What is needed: Restate the entries word for word and skip every image.

Supplied material:

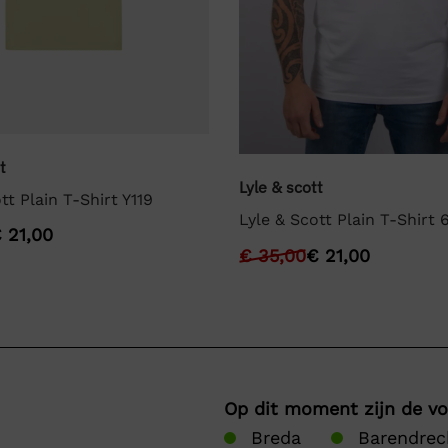
t
Lyle & scott
tt Plain T-Shirt Y119
Lyle & Scott Plain T-Shirt 
€
21,00
€
35,00
€
21,00
Op dit moment zijn de v
Breda
Barendrec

Output for this task:
t
Lyle & scott
tt Plain T-Shirt Y119
Lyle & Scott Plain T-Shirt 
€
21,00
€
35,00
€
21,00
Op dit moment zijn de v
Breda
Barendrec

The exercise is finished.